Notes on Surveys for Market Researchers
This article is about the Scientific process in general and pertains specifically to surveys.
Research begins with an initial observation or question
■ You see (read, think, etc.) something that intrigues you and prompts you to ask – “what is this about?”
■ You look at what has been written on your question so that you can understand the way different investigators have approached the question. This is called a Literature Review.
■ You formulate your question, now informed by what is already known. It is vital to situate your question within the existing research, as you want your investigation to contribute to that research.
Doing so also gives you a Theoretical Base for your study. A Theory is a set of formal statements that explains how and why certain events are related to one another. Your theory may change as a result of your research. There is a constant interplay between research and theory, each informing the other.
Forming a Hypothesis
■ A hypothesis is a guess at the answer to the question you have asked. This guess should be informed by your literature review. It doesn’t have to tow the line – or accept what other people have said, but it’s important to place your hypothesis in the context of what is known.
■ Your hypothesis is the Alternative Hypothesis. It will be tested against the Null Hypothesis, which basically says, there's nothing going on here at all. So, you will not be proving that your hypothesis is correct, you will be seeing if you can reject the null hypothesis (Hey! There is something going on here after all)! This may seem strange, but "proving" things in Science is very complicated and requires multiple investigations. All you hope to show is that the null hypothesis is wrong.
■ Why can't I show that my Alternative Hypothesis is right? Mostly because there are likely a number of alternative hypotheses besides the one you've settled on. So rather than prove one of them is right, we hope to prove that the null hypothesis is wrong.
Determining your Methods
■ This may be the most important part of doing a research study. If your Methods are well thought out, then you can trust the results you get. If your Methods contain errors or erroneous assumptions, then you cannot trust the results you get.
■ There is a saying: "Garbage in = Garbage out." Meaning that if your Methods are poor, they will produce garbage results. And you cannot correct in analysis, what you have bungled in design. Which is why carefully designing your Methods is so important. I read a lot of studies with poor methodology, and if I see that, I don't bother reading the results, because I know they're worthless. You would be surprised by how many pieces of published research have poor methodology.
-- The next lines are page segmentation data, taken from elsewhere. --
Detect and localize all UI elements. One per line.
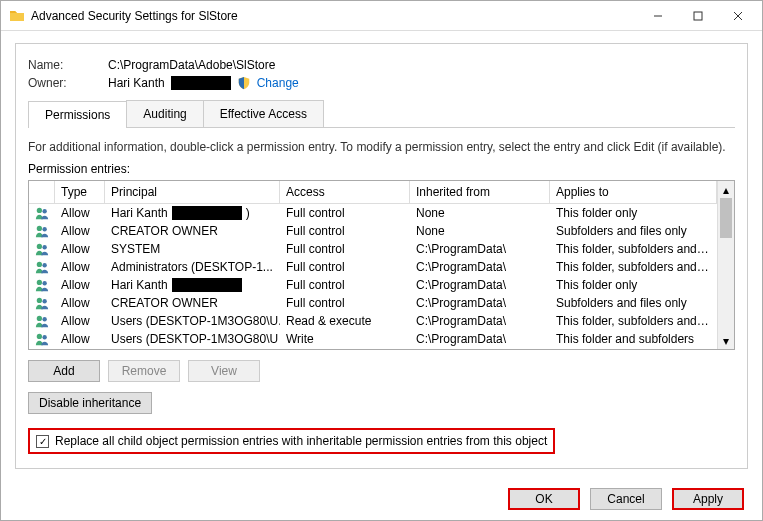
name-value: C:\ProgramData\Adobe\SlStore: [108, 58, 275, 72]
cell-principal: SYSTEM: [105, 240, 280, 258]
cell-type: Allow: [55, 258, 105, 276]
info-text: For additional information, double-click…: [28, 140, 735, 154]
table-row[interactable]: Allow Administrators (DESKTOP-1... Full …: [29, 258, 717, 276]
user-icon: [29, 222, 55, 240]
replace-children-row: ✓ Replace all child object permission en…: [28, 428, 555, 454]
owner-value: Hari Kanth: [108, 76, 165, 90]
cell-applies: This folder, subfolders and files: [550, 240, 717, 258]
svg-point-18: [37, 334, 42, 339]
svg-point-13: [42, 281, 46, 285]
replace-children-checkbox[interactable]: ✓: [36, 435, 49, 448]
cell-type: Allow: [55, 312, 105, 330]
cell-type: Allow: [55, 240, 105, 258]
cell-inherited: C:\ProgramData\: [410, 294, 550, 312]
cell-applies: This folder, subfolders and files: [550, 312, 717, 330]
cell-access: Write: [280, 330, 410, 348]
cell-access: Full control: [280, 294, 410, 312]
view-button: View: [188, 360, 260, 382]
cell-applies: This folder only: [550, 204, 717, 222]
svg-rect-1: [694, 12, 702, 20]
table-row[interactable]: Allow Users (DESKTOP-1M3OG80\U Write C:\…: [29, 330, 717, 348]
svg-point-7: [42, 227, 46, 231]
table-row[interactable]: Allow Hari Kanth Full control C:\Program…: [29, 276, 717, 294]
cell-principal: Hari Kanth: [105, 276, 280, 294]
svg-point-10: [37, 262, 42, 267]
title-bar: Advanced Security Settings for SlStore: [1, 1, 762, 31]
permission-grid: Type Principal Access Inherited from App…: [28, 180, 735, 350]
cell-applies: This folder, subfolders and files: [550, 258, 717, 276]
cell-principal: CREATOR OWNER: [105, 294, 280, 312]
window-title: Advanced Security Settings for SlStore: [31, 9, 638, 23]
cell-inherited: C:\ProgramData\: [410, 330, 550, 348]
grid-scrollbar[interactable]: ▴ ▾: [717, 181, 734, 349]
shield-icon: [237, 76, 251, 90]
user-icon: [29, 240, 55, 258]
table-row[interactable]: Allow Users (DESKTOP-1M3OG80\U... Read &…: [29, 312, 717, 330]
cancel-button[interactable]: Cancel: [590, 488, 662, 510]
svg-point-9: [42, 245, 46, 249]
user-icon: [29, 276, 55, 294]
svg-point-17: [42, 317, 46, 321]
name-label: Name:: [28, 58, 108, 72]
folder-icon: [9, 8, 25, 24]
ok-button[interactable]: OK: [508, 488, 580, 510]
cell-inherited: C:\ProgramData\: [410, 312, 550, 330]
apply-button[interactable]: Apply: [672, 488, 744, 510]
col-type[interactable]: Type: [55, 181, 105, 204]
table-row[interactable]: Allow CREATOR OWNER Full control None Su…: [29, 222, 717, 240]
user-icon: [29, 330, 55, 348]
table-row[interactable]: Allow Hari Kanth) Full control None This…: [29, 204, 717, 222]
owner-redacted: [171, 76, 231, 90]
cell-inherited: C:\ProgramData\: [410, 258, 550, 276]
svg-point-6: [37, 226, 42, 231]
main-panel: Name: C:\ProgramData\Adobe\SlStore Owner…: [15, 43, 748, 469]
cell-inherited: C:\ProgramData\: [410, 276, 550, 294]
scroll-down-icon[interactable]: ▾: [718, 332, 734, 349]
cell-inherited: None: [410, 222, 550, 240]
user-icon: [29, 312, 55, 330]
cell-applies: This folder and subfolders: [550, 330, 717, 348]
minimize-button[interactable]: [638, 2, 678, 30]
col-principal[interactable]: Principal: [105, 181, 280, 204]
close-button[interactable]: [718, 2, 758, 30]
cell-access: Read & execute: [280, 312, 410, 330]
grid-header: Type Principal Access Inherited from App…: [29, 181, 717, 204]
change-owner-link[interactable]: Change: [257, 76, 299, 90]
scroll-thumb[interactable]: [720, 198, 732, 238]
col-inherited[interactable]: Inherited from: [410, 181, 550, 204]
svg-point-5: [42, 209, 46, 213]
scroll-up-icon[interactable]: ▴: [718, 181, 734, 198]
replace-children-label: Replace all child object permission entr…: [55, 434, 547, 448]
cell-type: Allow: [55, 276, 105, 294]
cell-inherited: None: [410, 204, 550, 222]
svg-point-15: [42, 299, 46, 303]
disable-inheritance-button[interactable]: Disable inheritance: [28, 392, 152, 414]
user-icon: [29, 258, 55, 276]
add-button[interactable]: Add: [28, 360, 100, 382]
svg-point-19: [42, 335, 46, 339]
table-row[interactable]: Allow CREATOR OWNER Full control C:\Prog…: [29, 294, 717, 312]
maximize-button[interactable]: [678, 2, 718, 30]
cell-principal: Users (DESKTOP-1M3OG80\U...: [105, 312, 280, 330]
svg-point-14: [37, 298, 42, 303]
cell-access: Full control: [280, 222, 410, 240]
tab-auditing[interactable]: Auditing: [126, 100, 203, 127]
cell-principal: Users (DESKTOP-1M3OG80\U: [105, 330, 280, 348]
cell-access: Full control: [280, 240, 410, 258]
col-access[interactable]: Access: [280, 181, 410, 204]
tab-effective-access[interactable]: Effective Access: [203, 100, 324, 127]
col-applies[interactable]: Applies to: [550, 181, 717, 204]
svg-point-12: [37, 280, 42, 285]
cell-type: Allow: [55, 204, 105, 222]
table-row[interactable]: Allow SYSTEM Full control C:\ProgramData…: [29, 240, 717, 258]
cell-type: Allow: [55, 222, 105, 240]
cell-type: Allow: [55, 294, 105, 312]
tab-permissions[interactable]: Permissions: [28, 101, 127, 128]
svg-point-8: [37, 244, 42, 249]
user-icon: [29, 294, 55, 312]
cell-principal: Hari Kanth): [105, 204, 280, 222]
dialog-footer: OK Cancel Apply: [508, 488, 744, 510]
cell-inherited: C:\ProgramData\: [410, 240, 550, 258]
cell-access: Full control: [280, 276, 410, 294]
remove-button: Remove: [108, 360, 180, 382]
■ What is contained in your Methods? Your methods should lay out exactly, step for step, how you will conduct your study. It should be specific enough that another investigator can replicate or repeat your study. Replication is an essential way science uses to eventually prove that an alternative hypothesis could be right. If other investigators use your Methodology, and they find that they can also reject the null hypothesis, this strengthens the argument for your alternative hypothesis, although it still doesn't "prove" it's correct.
Sampling
■ First, you must describe the sample, or group of people, who will participate, and how you will recruit them, as well as how you will gain their Informed Consent to participate. Informed Consent means that participants have a clear understanding of what will be required and what the potential risks for participation are, so they can make an informed choice to participate or not to participate. Most of the time, Informed Consent takes the form of a document, which is often signed by those who choose to participate.
■ Not all samples are equal. Without going into too much detail, most samples in Psychological Science are called Convenience Samples, which is exactly what they are. They are composed of people who are immediately available to the investigator. A prime example is college freshman who will receive course credit for participating in research. The problem with these samples is that you cannot generalize (in general!) your results to the population as a whole. Your results are only generalizable to the population represented by your sample - in this case, college freshman in a particular geographic location. Believe it or not, convenience sampling is adequate, or the only choice you've got, for many research questions.
At least two other sampling techniques are available: Random and Representative sampling. In random sampling, each member of a population has an equal chance of being selected to participate in a study. In representative sampling, the sample is chosen to mirror the characteristics of a population. Popular characteristics include: race, age, gender, income, education, etc. These two sampling methods allow the researcher greater generalizability to a population.
■ What Data or information you will collect and how. Let's say you're interested in the cognitive changes that occur when someone is suffering depression. What questions, in what form, will you have to ask the participants in order to get the best data possible, as there are many ways to approach this question? This process is called Operationalization. You must convert your research questions into interpretable, numeric observations (if we are using statistics, and we are).
■ Because you know that only a percentage of your sample, perhaps small, will be suffering depression, you are going to want to have a lot of participants in your study, as this will increase the Power you have to detect effects that will help you reject the Null Hypothesis. So you will explain how you're going to obtain the large group you need. Certain calculations, called Power calculations, will help you determine exactly how many participants you need at the bare minimum in order to detect effects. You will perform these calculations and discuss them.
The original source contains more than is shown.